======== Task material

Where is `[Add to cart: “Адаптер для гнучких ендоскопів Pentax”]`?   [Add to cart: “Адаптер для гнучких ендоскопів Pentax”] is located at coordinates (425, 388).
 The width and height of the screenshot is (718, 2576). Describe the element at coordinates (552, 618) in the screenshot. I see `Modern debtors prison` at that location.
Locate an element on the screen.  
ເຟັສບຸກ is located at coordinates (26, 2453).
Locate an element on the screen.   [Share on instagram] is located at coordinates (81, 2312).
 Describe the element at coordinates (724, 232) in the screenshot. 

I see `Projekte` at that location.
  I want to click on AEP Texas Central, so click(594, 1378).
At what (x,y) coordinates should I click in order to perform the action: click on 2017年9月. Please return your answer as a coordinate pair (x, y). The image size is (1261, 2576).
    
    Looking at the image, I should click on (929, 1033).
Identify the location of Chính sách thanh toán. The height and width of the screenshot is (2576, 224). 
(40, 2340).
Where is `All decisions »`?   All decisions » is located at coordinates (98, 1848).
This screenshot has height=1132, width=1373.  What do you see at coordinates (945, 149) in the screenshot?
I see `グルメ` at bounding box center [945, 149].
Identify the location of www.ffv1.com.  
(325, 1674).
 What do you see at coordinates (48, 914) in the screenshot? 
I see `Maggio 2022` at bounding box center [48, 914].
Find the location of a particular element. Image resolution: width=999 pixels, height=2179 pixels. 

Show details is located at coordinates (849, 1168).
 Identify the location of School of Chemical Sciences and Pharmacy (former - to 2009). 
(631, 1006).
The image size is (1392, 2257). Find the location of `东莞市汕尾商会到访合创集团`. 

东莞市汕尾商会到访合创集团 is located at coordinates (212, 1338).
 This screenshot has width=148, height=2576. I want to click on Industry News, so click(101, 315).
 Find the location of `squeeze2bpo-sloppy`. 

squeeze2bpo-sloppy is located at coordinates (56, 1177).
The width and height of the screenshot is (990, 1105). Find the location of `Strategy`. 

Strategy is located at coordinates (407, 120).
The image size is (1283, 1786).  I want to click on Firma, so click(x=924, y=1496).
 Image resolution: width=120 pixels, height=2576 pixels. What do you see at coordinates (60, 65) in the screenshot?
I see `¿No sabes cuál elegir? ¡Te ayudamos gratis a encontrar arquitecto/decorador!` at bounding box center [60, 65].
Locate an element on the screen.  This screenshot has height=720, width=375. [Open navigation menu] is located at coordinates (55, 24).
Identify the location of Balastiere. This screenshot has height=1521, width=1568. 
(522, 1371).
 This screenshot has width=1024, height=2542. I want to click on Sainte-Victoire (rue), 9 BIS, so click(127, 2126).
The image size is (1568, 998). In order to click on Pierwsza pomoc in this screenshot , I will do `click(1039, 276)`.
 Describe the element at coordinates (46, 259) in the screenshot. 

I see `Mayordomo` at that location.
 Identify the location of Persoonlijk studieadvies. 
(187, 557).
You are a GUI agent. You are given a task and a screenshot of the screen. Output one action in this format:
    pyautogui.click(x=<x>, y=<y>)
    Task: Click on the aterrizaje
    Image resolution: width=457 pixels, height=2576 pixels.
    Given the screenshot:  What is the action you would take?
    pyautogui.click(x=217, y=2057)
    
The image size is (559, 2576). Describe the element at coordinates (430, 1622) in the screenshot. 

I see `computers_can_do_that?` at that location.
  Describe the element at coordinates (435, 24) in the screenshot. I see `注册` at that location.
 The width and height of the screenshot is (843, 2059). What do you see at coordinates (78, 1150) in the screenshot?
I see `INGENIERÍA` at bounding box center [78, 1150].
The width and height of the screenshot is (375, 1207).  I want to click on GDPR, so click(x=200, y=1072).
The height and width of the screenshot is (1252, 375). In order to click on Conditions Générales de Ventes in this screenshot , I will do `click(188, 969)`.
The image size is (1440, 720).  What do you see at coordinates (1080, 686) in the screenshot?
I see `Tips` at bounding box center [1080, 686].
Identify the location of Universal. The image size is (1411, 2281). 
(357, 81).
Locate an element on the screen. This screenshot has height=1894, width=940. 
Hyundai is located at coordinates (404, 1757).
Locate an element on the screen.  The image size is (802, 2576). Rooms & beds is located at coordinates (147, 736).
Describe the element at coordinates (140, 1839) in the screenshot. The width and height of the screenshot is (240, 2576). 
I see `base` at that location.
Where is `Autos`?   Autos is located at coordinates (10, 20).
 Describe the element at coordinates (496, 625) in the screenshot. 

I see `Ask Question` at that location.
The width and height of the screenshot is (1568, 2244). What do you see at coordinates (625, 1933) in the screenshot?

================

**Prompt:** Wherever a line contains the string "will", copy that line from the data.

**Reply:**
The image size is (1568, 998). In order to click on Pierwsza pomoc in this screenshot , I will do `click(1039, 276)`.
The height and width of the screenshot is (1252, 375). In order to click on Conditions Générales de Ventes in this screenshot , I will do `click(188, 969)`.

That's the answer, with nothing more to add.